When the price of a good is zero, demand will be unconstrained. No wonder health care budgets are regularly exceeded, and how easy it is to blame this on physicians for inducing demand merely to meet their income targets. Where there are no prices, any distinction between needs and wants is meaningless. That economists should advocate that the health care system be funded in such a way as to eliminate any incentives for sensible use of resources strikes me as bizarre. Rosenquist should ask the economists how they are going to ensure that, in the absence of price mechanisms of any kind, only health care “needs” are going to be met.”

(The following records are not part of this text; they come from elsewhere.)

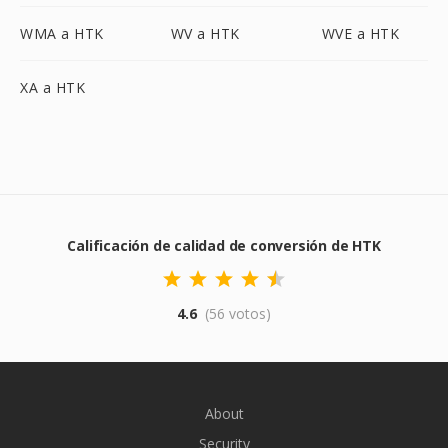
WMA a HTK
WV a HTK
WVE a HTK
XA a HTK
Calificación de calidad de conversión de HTK
4.6
(56 votos)
About
Security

I again am reminded the of Albert Einstein Einstein who said:
“If I had an hour to solve a problem and my life depended on it, I would use the first 55 minutes to formulate the right question because as soon as I have identified the right question, I can solve the problem in less than five minute.”
We have invested huge amounts of time to solve a problem we do not understand. We have made assumptions that health care is different without doing the hard to work to define how of if it is different. Ultimately it all comes back to age old problems with human wants and desires. This is not where policy wonks excel.